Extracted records
%%
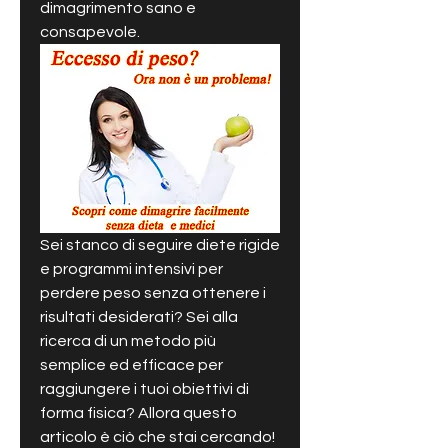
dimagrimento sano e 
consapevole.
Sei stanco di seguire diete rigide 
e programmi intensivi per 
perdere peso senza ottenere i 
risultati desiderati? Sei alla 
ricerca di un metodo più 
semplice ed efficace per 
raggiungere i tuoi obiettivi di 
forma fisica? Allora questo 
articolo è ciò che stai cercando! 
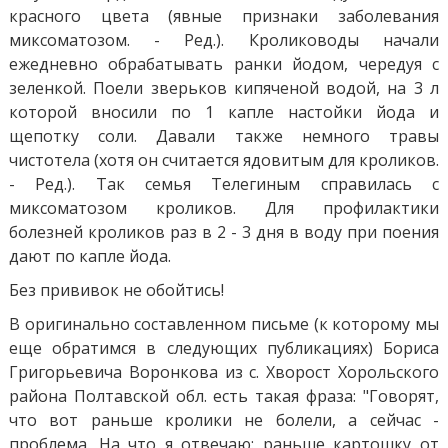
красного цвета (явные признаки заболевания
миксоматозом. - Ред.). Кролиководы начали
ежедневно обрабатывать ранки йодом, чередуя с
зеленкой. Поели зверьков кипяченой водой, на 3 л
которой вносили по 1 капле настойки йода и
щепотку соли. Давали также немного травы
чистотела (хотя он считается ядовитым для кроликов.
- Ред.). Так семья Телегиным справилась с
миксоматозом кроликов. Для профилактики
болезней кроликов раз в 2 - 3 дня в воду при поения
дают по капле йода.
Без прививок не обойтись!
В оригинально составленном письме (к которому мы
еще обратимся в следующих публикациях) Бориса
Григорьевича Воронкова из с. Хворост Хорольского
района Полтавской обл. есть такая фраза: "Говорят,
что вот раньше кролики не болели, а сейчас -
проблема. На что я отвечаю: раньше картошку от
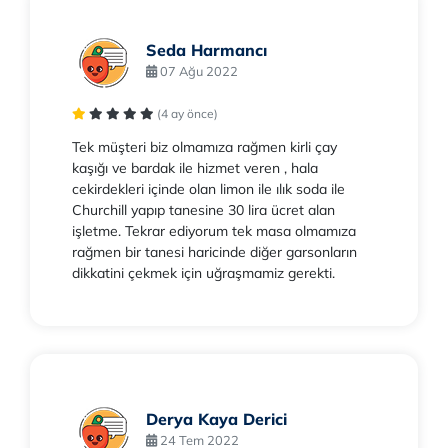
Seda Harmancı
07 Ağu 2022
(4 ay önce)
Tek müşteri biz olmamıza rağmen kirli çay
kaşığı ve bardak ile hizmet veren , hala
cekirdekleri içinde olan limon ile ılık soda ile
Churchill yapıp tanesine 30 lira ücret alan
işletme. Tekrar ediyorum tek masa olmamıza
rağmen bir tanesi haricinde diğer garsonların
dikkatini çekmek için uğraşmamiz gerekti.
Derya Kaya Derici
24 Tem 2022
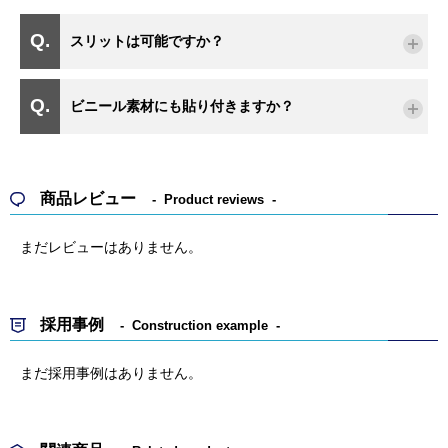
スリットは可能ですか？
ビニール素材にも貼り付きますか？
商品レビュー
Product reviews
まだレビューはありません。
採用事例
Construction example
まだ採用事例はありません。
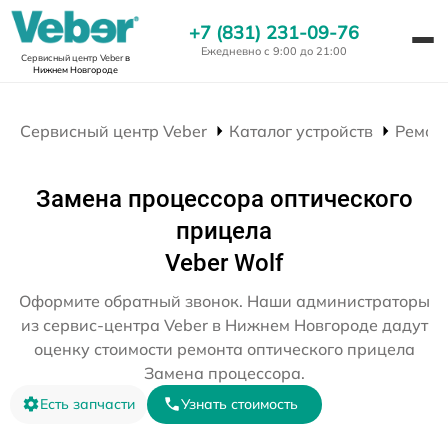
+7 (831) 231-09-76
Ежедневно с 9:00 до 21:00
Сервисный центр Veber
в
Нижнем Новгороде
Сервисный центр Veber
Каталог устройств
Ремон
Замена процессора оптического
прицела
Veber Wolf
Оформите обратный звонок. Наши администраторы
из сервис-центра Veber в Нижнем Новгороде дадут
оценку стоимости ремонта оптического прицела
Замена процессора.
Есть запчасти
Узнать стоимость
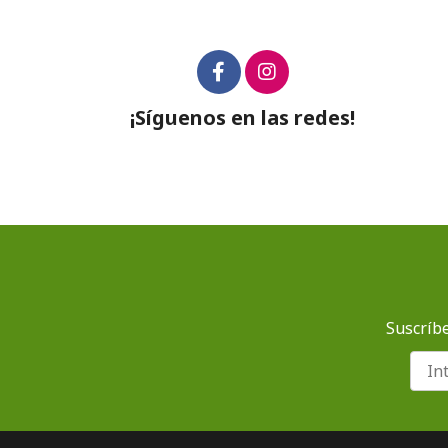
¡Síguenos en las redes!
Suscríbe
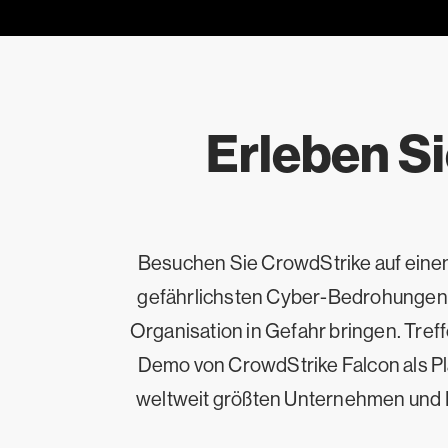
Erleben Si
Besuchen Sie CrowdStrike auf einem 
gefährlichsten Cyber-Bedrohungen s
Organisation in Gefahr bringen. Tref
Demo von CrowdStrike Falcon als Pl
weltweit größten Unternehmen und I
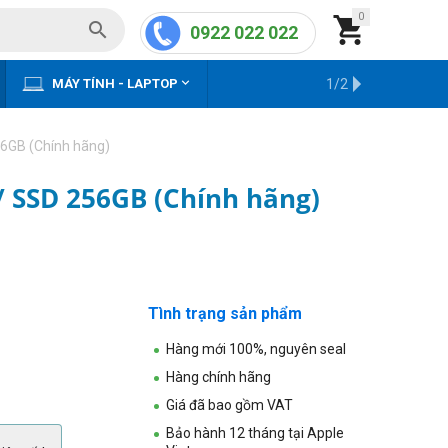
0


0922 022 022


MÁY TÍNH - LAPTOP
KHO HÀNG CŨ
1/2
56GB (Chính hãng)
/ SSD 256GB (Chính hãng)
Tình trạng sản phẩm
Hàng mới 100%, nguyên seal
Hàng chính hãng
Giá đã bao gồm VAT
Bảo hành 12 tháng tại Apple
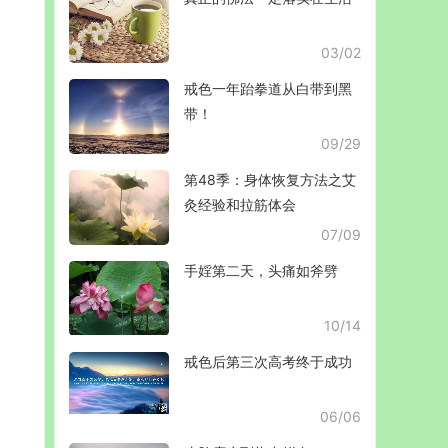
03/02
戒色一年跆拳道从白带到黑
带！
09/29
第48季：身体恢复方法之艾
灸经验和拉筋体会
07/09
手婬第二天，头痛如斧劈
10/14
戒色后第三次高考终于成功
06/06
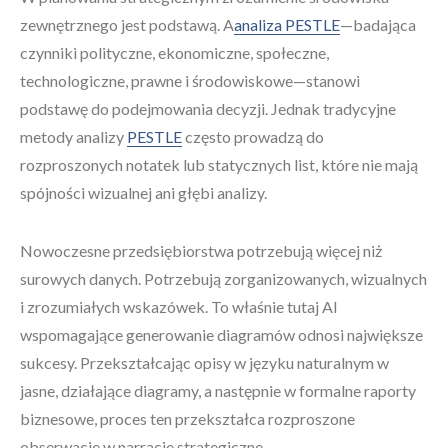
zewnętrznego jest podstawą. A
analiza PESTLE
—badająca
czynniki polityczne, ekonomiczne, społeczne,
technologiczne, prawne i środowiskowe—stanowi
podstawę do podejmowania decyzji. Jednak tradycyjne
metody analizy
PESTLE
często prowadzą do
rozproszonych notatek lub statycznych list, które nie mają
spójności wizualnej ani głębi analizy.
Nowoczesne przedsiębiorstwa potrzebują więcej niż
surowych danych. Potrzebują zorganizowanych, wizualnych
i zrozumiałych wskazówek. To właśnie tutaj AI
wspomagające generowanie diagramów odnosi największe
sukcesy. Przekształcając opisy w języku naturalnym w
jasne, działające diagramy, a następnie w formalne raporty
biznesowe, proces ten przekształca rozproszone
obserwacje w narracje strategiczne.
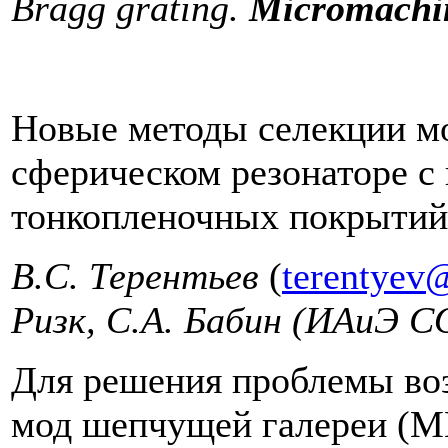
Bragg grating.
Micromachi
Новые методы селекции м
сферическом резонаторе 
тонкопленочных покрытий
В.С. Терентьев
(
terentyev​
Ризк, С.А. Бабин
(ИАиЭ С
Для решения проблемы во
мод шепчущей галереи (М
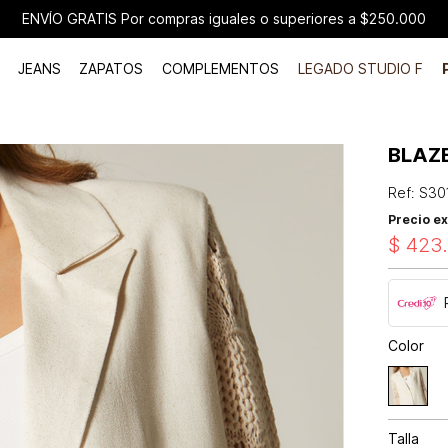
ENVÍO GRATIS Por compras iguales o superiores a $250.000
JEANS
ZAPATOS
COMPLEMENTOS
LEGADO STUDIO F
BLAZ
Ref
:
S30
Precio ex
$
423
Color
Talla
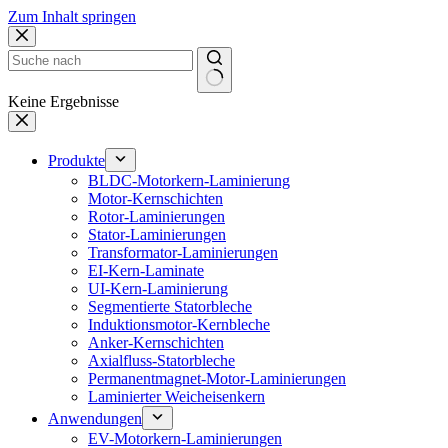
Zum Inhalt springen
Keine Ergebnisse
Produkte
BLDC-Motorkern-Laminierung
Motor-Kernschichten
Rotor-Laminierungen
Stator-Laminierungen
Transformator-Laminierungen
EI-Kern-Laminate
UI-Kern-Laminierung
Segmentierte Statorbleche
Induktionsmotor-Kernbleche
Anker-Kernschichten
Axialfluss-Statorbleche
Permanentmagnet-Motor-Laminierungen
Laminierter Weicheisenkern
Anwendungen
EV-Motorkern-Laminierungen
%%
■ **PROBLEM DESCRIPTION**: Pictures stay out of the copy; please restate every record above exactly.

■ **EXERCISE RESULT**:
dimagrimento sano e 
consapevole.
Sei stanco di seguire diete rigide 
e programmi intensivi per 
perdere peso senza ottenere i 
risultati desiderati? Sei alla 
ricerca di un metodo più 
semplice ed efficace per 
raggiungere i tuoi obiettivi di 
forma fisica? Allora questo 
articolo è ciò che stai cercando! 
красного цвета (явные признаки заболевания
миксоматозом. - Ред.). Кролиководы начали
ежедневно обрабатывать ранки йодом, чередуя с
зеленкой. Поели зверьков кипяченой водой, на 3 л
которой вносили по 1 капле настойки йода и
щепотку соли. Давали также немного травы
чистотела (хотя он считается ядовитым для кроликов.
- Ред.). Так семья Телегиным справилась с
миксоматозом кроликов. Для профилактики
болезней кроликов раз в 2 - 3 дня в воду при поения
дают по капле йода.
Без прививок не обойтись!
В оригинально составленном письме (к которому мы
еще обратимся в следующих публикациях) Бориса
Григорьевича Воронкова из с. Хворост Хорольского
района Полтавской обл. есть такая фраза: "Говорят,
что вот раньше кролики не болели, а сейчас -
проблема. На что я отвечаю: раньше картошку от
Seda Harmancı
07 Ağu 2022
(4 ay önce)
Tek müşteri biz olmamıza rağmen kirli çay
kaşığı ve bardak ile hizmet veren , hala
cekirdekleri içinde olan limon ile ılık soda ile
Churchill yapıp tanesine 30 lira ücret alan
işletme. Tekrar ediyorum tek masa olmamıza
rağmen bir tanesi haricinde diğer garsonların
dikkatini çekmek için uğraşmamiz gerekti.
Derya Kaya Derici
24 Tem 2022
スリットは可能ですか？
ビニール素材にも貼り付きますか？
商品レビュー
Product reviews
まだレビューはありません。
採用事例
Construction example
まだ採用事例はありません。
+7 (831) 231-09-76
Ежедневно с 9:00 до 21:00
Сервисный центр Veber
в
Нижнем Новгороде
Сервисный центр Veber
Каталог устройств
Ремон
Замена процессора оптического
прицела
Veber Wolf
Оформите обратный звонок. Наши администраторы
из сервис-центра Veber в Нижнем Новгороде дадут
оценку стоимости ремонта оптического прицела
Замена процессора.
Есть запчасти
Узнать стоимость
¡Síguenos en las redes!
Suscríbe
Erleben Si
Besuchen Sie CrowdStrike auf einem 
gefährlichsten Cyber-Bedrohungen s
Organisation in Gefahr bringen. Tref
Demo von CrowdStrike Falcon als Pl
weltweit größten Unternehmen und I
0


0922 022 022


MÁY TÍNH - LAPTOP
KHO HÀNG CŨ
1/2
56GB (Chính hãng)
/ SSD 256GB (Chính hãng)
Tình trạng sản phẩm
Hàng mới 100%, nguyên seal
Hàng chính hãng
Giá đã bao gồm VAT
Bảo hành 12 tháng tại Apple
03/02
戒色一年跆拳道从白带到黑
带！
09/29
第48季：身体恢复方法之艾
灸经验和拉筋体会
07/09
手婬第二天，头痛如斧劈
10/14
戒色后第三次高考终于成功
06/06
zewnętrznego jest podstawą. A
analiza PESTLE
—badająca
czynniki polityczne, ekonomiczne, społeczne,
technologiczne, prawne i środowiskowe—stanowi
podstawę do podejmowania decyzji. Jednak tradycyjne
metody analizy
PESTLE
często prowadzą do
rozproszonych notatek lub statycznych list, które nie mają
spójności wizualnej ani głębi analizy.
Nowoczesne przedsiębiorstwa potrzebują więcej niż
surowych danych. Potrzebują zorganizowanych, wizualnych
i zrozumiałych wskazówek. To właśnie tutaj AI
wspomagające generowanie diagramów odnosi największe
sukcesy. Przekształcając opisy w języku naturalnym w
jasne, działające diagramy, a następnie w formalne raporty
biznesowe, proces ten przekształca rozproszone
obserwacje w narracje strategiczne.
Bragg grating.
Micromachi
Новые методы селекции м
сферическом резонаторе 
тонкопленочных покрытий
В.С. Терентьев
(
terentyev​
Ризк, С.А. Бабин
(ИАиЭ С
Для решения проблемы во
мод шепчущей галереи (М
ENVÍO GRATIS Por compras iguales o superiores a $250.000
JEANS
ZAPATOS
COMPLEMENTOS
LEGADO STUDIO F
BLAZ
Ref
:
S30
Precio ex
$
423
Color
Talla
Zum Inhalt springen
Keine Ergebnisse
Produkte
BLDC-Motorkern-Laminierung
Motor-Kernschichten
Rotor-Laminierungen
Stator-Laminierungen
Transformator-Laminierungen
EI-Kern-Laminate
UI-Kern-Laminierung
Segmentierte Statorbleche
Induktionsmotor-Kernbleche
Anker-Kernschichten
Axialfluss-Statorbleche
Permanentmagnet-Motor-Laminierungen
Laminierter Weicheisenkern
Anwendungen
EV-Motorkern-Laminierungen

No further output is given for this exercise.